TULUNGAGUNG, Pribhumi.com – Komisi Pemberantasan Korupsi (KPK) resmi menetapkan Bupati Tulungagung, Gatut Sunu Wibowo (GSW), sebagai tersangka dalam kasus dugaan pemerasan terhadap pejabat di lingkungan pemerintah daerah. Ia diduga meminta sejumlah uang kepada 16 Kepala Organisasi Perangkat Daerah (OPD).
Penetapan tersangka ini merupakan tindak lanjut dari operasi tangkap tangan (OTT) yang dilakukan KPK pada Jumat, 10 April 2026. Dalam operasi tersebut, total 18 orang diamankan, termasuk Bupati Gatut. Sehari setelahnya, sebanyak 13 orang dibawa ke Jakarta untuk pemeriksaan lebih lanjut.
Di antara yang turut diamankan adalah Jatmiko Dwijo Saputro, anggota DPRD Tulungagung yang juga adik dari Gatut Sunu. Ia berada di lokasi saat OTT berlangsung.
Selain Gatut, KPK juga menetapkan ajudannya, Dwi Yoga Ambal (YOG), sebagai tersangka.

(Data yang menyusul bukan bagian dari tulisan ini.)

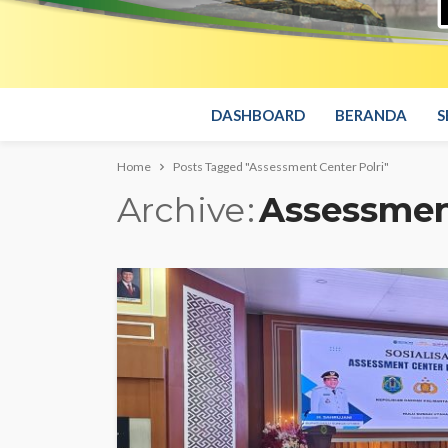
DASHBOARD
BERANDA
S
Home
Posts Tagged "Assessment Center Polri"
Archive
Assessment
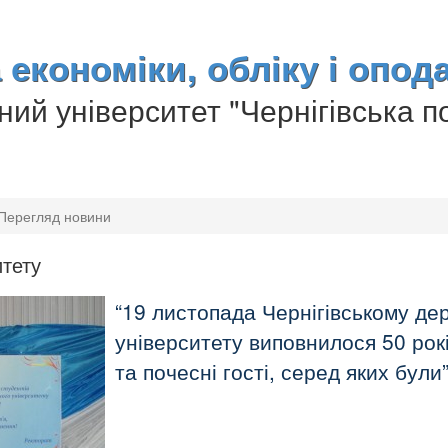
економіки, обліку і опод
ий університет "Чернігівська по
Перегляд новини
итету
19 листопада Чернігівському де
університету виповнилося 50 рокі
та почесні гості, серед яких були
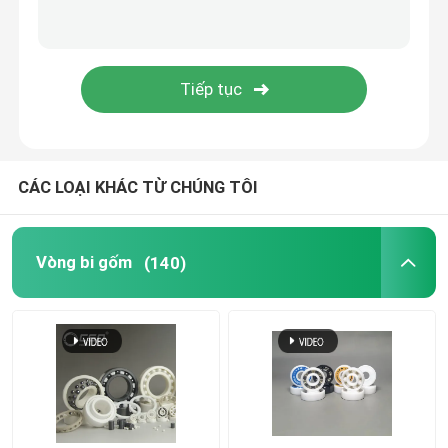
Bi cacbua silicon
Bóng gốm Zirconia
Vòng bi silicon cacbua
CÁC LOẠI KHÁC TỪ CHÚNG TÔI
Vòng bi silicon nitride
Vòng bi gốm
(140)
Vòng bi gốm Zirconia
Niêm phong cơ khí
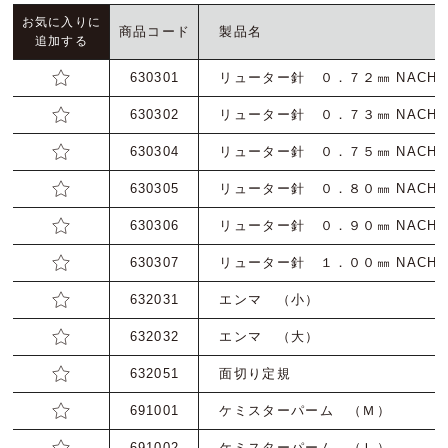
お気に入りに
商品コード
製品名
追加する
お問い合わせ
630301
リューター針 ０．７２㎜ NACHi
トムソン刃（切刃）
630302
リューター針 ０．７３㎜ NACHi
会社概要
630304
リューター針 ０．７５㎜ NACHi
トムソン（罫・ミシン・リード等）
630305
リューター針 ０．８０㎜ NACHi
丸刃
630306
リューター針 ０．９０㎜ NACHi
630307
リューター針 １．００㎜ NACHi
機械
632031
エンマ （小
632032
エンマ （大
打抜関連資材
632051
面切り定規
691001
ケミスターパーム （Ｍ）
691002
ケミスターパーム （Ｌ）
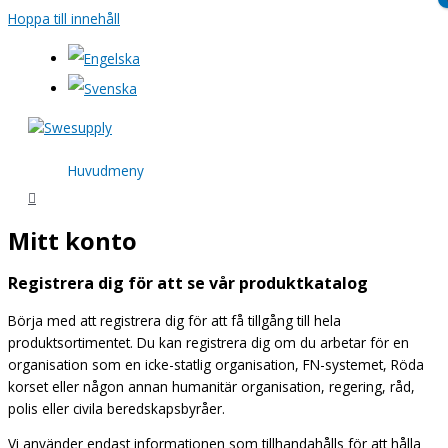
Hoppa till innehåll
Huvudmeny
Mitt konto
Registrera dig för att se vår produktkatalog
Börja med att registrera dig för att få tillgång till hela
produktsortimentet. Du kan registrera dig om du arbetar för en
organisation som en icke-statlig organisation, FN-systemet, Röda
korset eller någon annan humanitär organisation, regering, råd,
polis eller civila beredskapsbyråer.
Vi använder endast informationen som tillhandahålls för att hålla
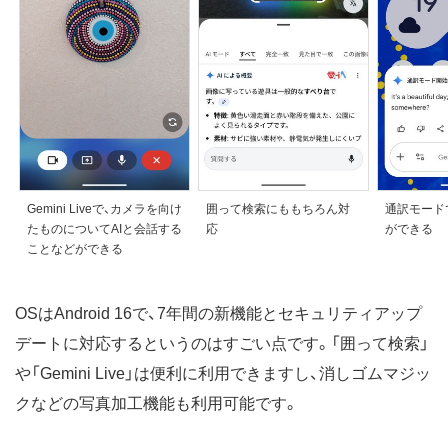
Gemini Liveで、カメラを向け
囲って検索にももちろん対
通訳モード
たものについてAIと会話する
応
ができる
ことなどができる
OSはAndroid 16で、7年間の新機能とセキュリティアップ
デートに対応するというのはすごい点です。「囲って検索」
や「Gemini Live」は便利に利用できますし、消しゴムマジッ
クなどの写真加工機能も利用可能です。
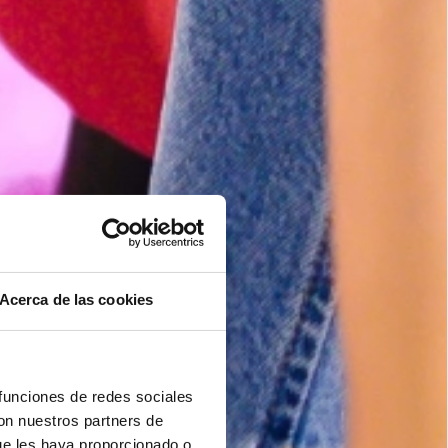
Acerca de las cookies
 funciones de redes sociales
con nuestros partners de
ue les haya proporcionado o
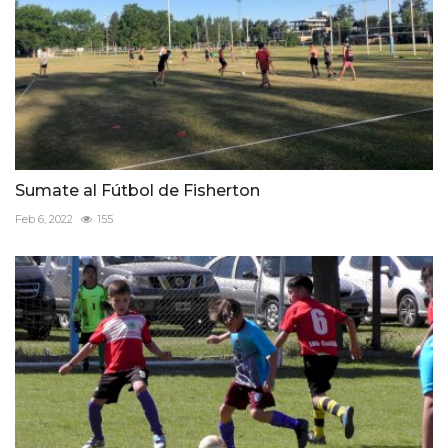
Sumate al Fútbol de Fisherton
Feb 6, 2022
155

Keduanya diduga berperan aktif dalam praktik pemerasan terhadap pejabat daerah.
Kasus ini bermula setelah pelantikan sejumlah Kepala OPD pada Desember 2025. Setelah dilantik, para pejabat tersebut dipanggil satu per satu oleh Bupati Gatut dan diminta menandatangani dua dokumen penting.
Dokumen pertama berisi pernyataan pengunduran diri dari jabatan dan status sebagai ASN jika tidak mampu menjalankan tugas. Surat tersebut sudah bermeterai, namun tidak mencantumkan tanggal. Salinan surat juga tidak diberikan kepada para pejabat.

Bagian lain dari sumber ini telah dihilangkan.